The Cobb County Library System has continued to see growth into the 21st century. In 2002 a library in West Cobb opened, and in 2005 the South Cobb Regional Library opened. In 2007 a new building was secured in Powder Springs, and their town library moved to its new location on Atlanta Road.

In 2010 the East Cobb Library replaced the previously built Merchant's Walk Library and doubled the amount of floor space for books and technological improvements. While interest in libraries in this area of Cobb County was high, the Hattie G. Wilson (formerly Fort Hill) library began to show signs of disuse.
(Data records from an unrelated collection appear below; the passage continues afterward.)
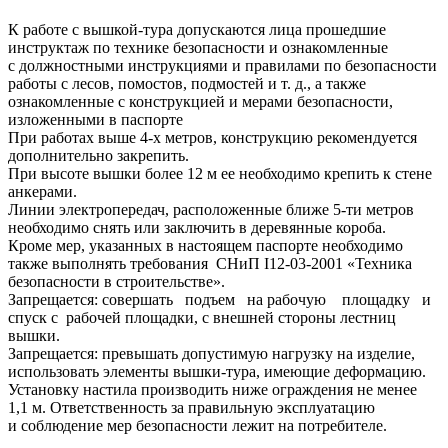
К работе с вышкой-тура допускаются лица прошедшие
инструктаж по технике безопасности и ознакомленные
с должностными инструкциями и правилами по безопасности
работы с лесов, помостов, подмостей и т. д., а также
ознакомленные с конструкцией и мерами безопасности,
изложенными в паспорте
При работах выше 4-х метров, конструкцию рекомендуется
дополнительно закрепить.
При высоте вышки более 12 м ее необходимо крепить к стене
анкерами.
Линии электропередач, расположенные ближе 5-ти метров
необходимо снять или заключить в деревянные короба.
Кроме мер, указанных в настоящем паспорте необходимо
также выполнять требования СНиП I12-03-2001 «Техника
безопасности в строительстве».
Запрещается: совершать подъем на рабочую площадку и
спуск с рабочей площадки, с внешней стороны лестниц
вышки.
Запрещается: превышать допустимую нагрузку на изделие,
использовать элементы вышки-тура, имеющие деформацию.
Установку настила производить ниже ограждения не менее
1,1 м. Ответственность за правильную эксплуатацию
и соблюдение мер безопасности лежит на потребителе.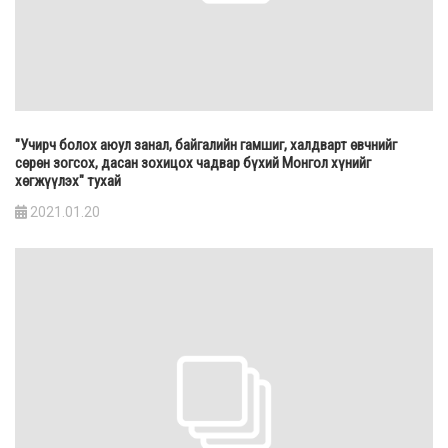
"Учирч болох аюул занал, байгалийн гамшиг, халдварт өвчнийг
сөрөн зогсох, дасан зохицох чадвар бүхий Монгол хүнийг
хөгжүүлэх" тухай
2021.01.20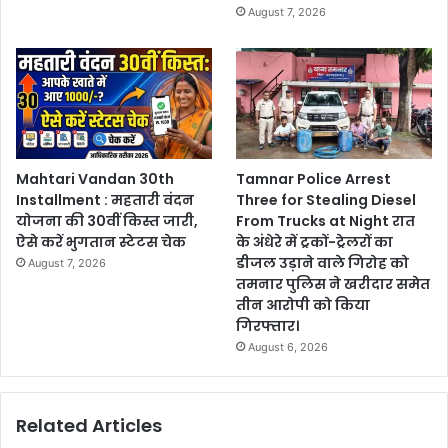
August 7, 2026
Mahtari Vandan 30th
Tamnar Police Arrest
Installment : महतारी वंदन
Three for Stealing Diesel
योजना की 30वीं किस्त जारी,
From Trucks at Night रात
ऐसे करें भुगतान स्टेटस चेक
के अंधेरे में ट्रकों-ट्रेलरों का
डीजल उड़ाने वाले गिरोह को
August 7, 2026
तमनार पुलिस ने खरीदार समेत
तीन आरोपी को किया
गिरफ्तार।
August 6, 2026
Related Articles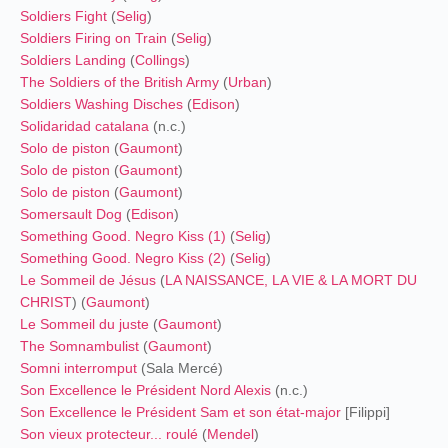
Soldiers Fight
(
Selig
)
Soldiers Firing on Train
(
Selig
)
Soldiers Landing
(
Collings
)
The Soldiers of the British Army
(
Urban
)
Soldiers Washing Disches
(
Edison
)
Solidaridad catalana
(n.c.)
Solo de piston
(
Gaumont
)
Solo de piston
(
Gaumont
)
Solo de piston
(
Gaumont
)
Somersault Dog
(
Edison
)
Something Good. Negro Kiss (1)
(
Selig
)
Something Good. Negro Kiss (2)
(
Selig
)
Le Sommeil de Jésus
(
LA NAISSANCE, LA VIE & LA MORT DU
CHRIST
) (
Gaumont
)
Le Sommeil du juste
(
Gaumont
)
The Somnambulist
(
Gaumont
)
Somni interromput
(Sala Mercé)
Son Excellence le Président Nord Alexis
(n.c.)
Son Excellence le Président Sam et son état-major
[Filippi]
Son vieux protecteur... roulé
(
Mendel
)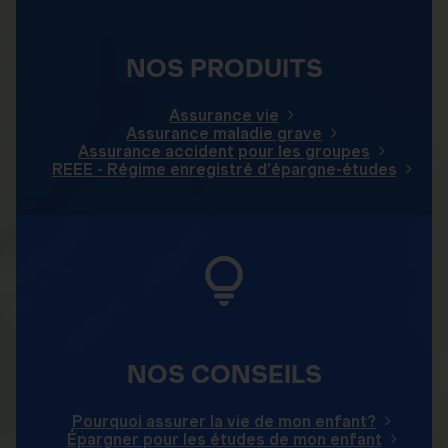
NOS PRODUITS
Assurance vie
Assurance maladie grave
Assurance accident pour les groupes
REEE - Régime enregistré d’épargne-études
NOS CONSEILS
Pourquoi assurer la vie de mon enfant?
Épargner pour les études de mon enfant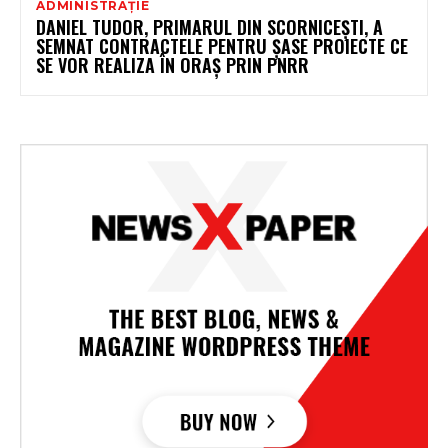
ADMINISTRAȚIE
DANIEL TUDOR, PRIMARUL DIN SCORNICEȘTI, A
SEMNAT CONTRACTELE PENTRU ȘASE PROIECTE CE
SE VOR REALIZA ÎN ORAȘ PRIN PNRR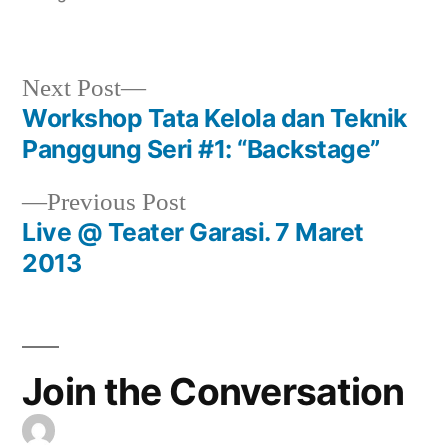
in
Next
Next Post
post:
Workshop Tata Kelola dan Teknik
Post
Panggung Seri #1: “Backstage”
navigation
Previous
Previous Post
post:
Live @ Teater Garasi. 7 Maret
2013
Join the Conversation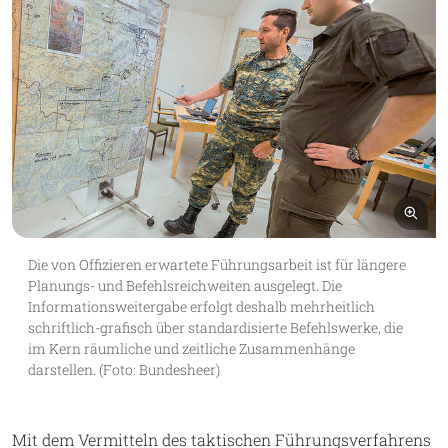
Bil
Die von Offizieren erwartete Führungsarbeit ist für längere
Planungs- und Befehlsreichweiten ausgelegt. Die
Informationsweitergabe erfolgt deshalb mehrheitlich
schriftlich-grafisch über standardisierte Befehlswerke, die
im Kern räumliche und zeitliche Zusammenhänge
darstellen. (Foto: Bundesheer)
Mit dem Vermitteln des taktischen Führungsverfahrens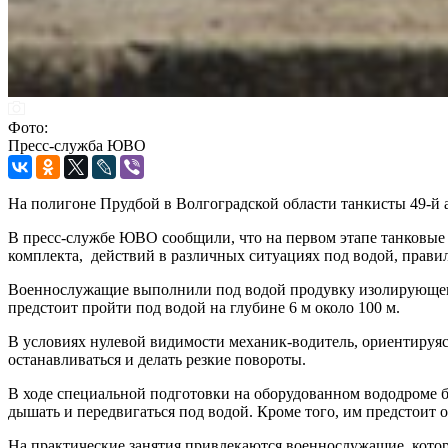
Фото:
Пресс-служба ЮВО
На полигоне Прудбой в Волгоградской области танкисты 49-й 
В пресс-службе ЮВО сообщили, что на первом этапе танковые 
комплекта, действий в различных ситуациях под водой, правил
Военнослужащие выполнили под водой продувку изолирующего 
предстоит пройти под водой на глубине 6 м около 100 м.
В условиях нулевой видимости механик-водитель, ориентируяс
останавливаться и делать резкие повороты.
В ходе специальной подготовки на оборудованном вододроме б
дышать и передвигаться под водой. Кроме того, им предстоит 
На практические занятия привлекаются военнослужащие, котор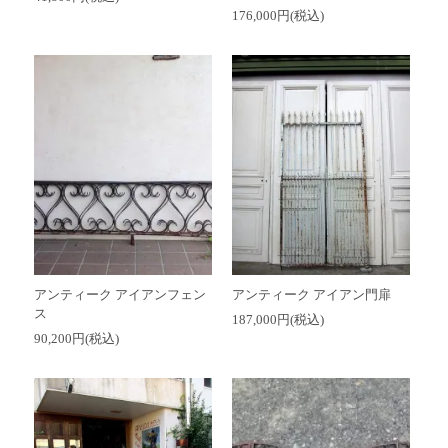
176,000円(税込)
アンティーク アイアンフェン
アンティーク アイアン門扉
ス
187,000円(税込)
90,200円(税込)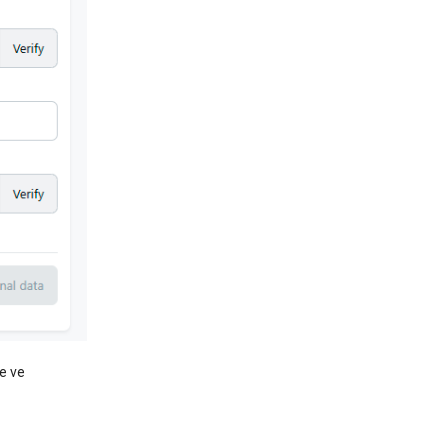
ne ve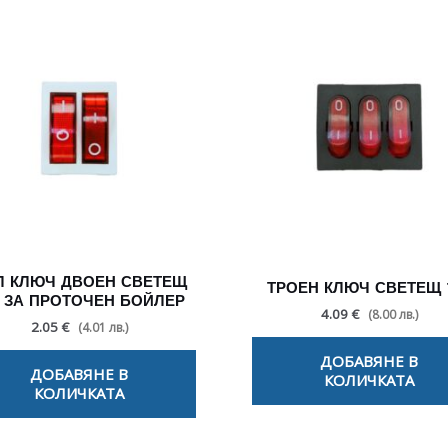
Л КЛЮЧ ДВОЕН СВЕТЕЩ
ТРОЕН КЛЮЧ СВЕТЕЩ 
А ЗА ПРОТОЧЕН БОЙЛЕР
4.09 €
(8.00 лв.)
2.05 €
(4.01 лв.)
ДОБАВЯНЕ В
ДОБАВЯНЕ В
КОЛИЧКАТА
КОЛИЧКАТА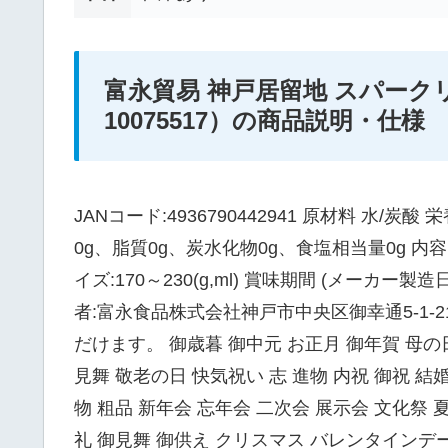
富永貿易 神戸居留地 スパークリング
10075517）の商品説明・仕様
JANコード:4936790442941 原材料 水/炭酸
0g、脂質0g、炭水化物0g、食塩相当量0g 
イズ:170～230(g,ml) 賞味期間 (メーカー
者:富永食品株式会社神戸市中央区御幸通5-1
だけます。 御歳暮 御中元 お正月 御年賀 母の
見舞 敬老の日 快気祝い 志 進物 内祝 御祝 結
物 粗品 新年会 忘年会 二次会 展示会 文化祭 
礼 御見舞 御供え クリスマス バレンタインデ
Citing a 50% loss of circulation, the Wilson Library was unanimously voted to shut down in 2013.

Another renovation was approved in 2016 when the East Marietta Library was chosen for a new location and new building. This new facility, the Sewell Mill Library and Cultural Center, opened on December 4, 2017 at a cost of $10.6 million. It was built in conjunction with the Cobb County Parks Department, and, in addition to a large collection of books, also has a black box theater, open-air amphitheater, art galleries and classrooms, and many individual and group conference rooms.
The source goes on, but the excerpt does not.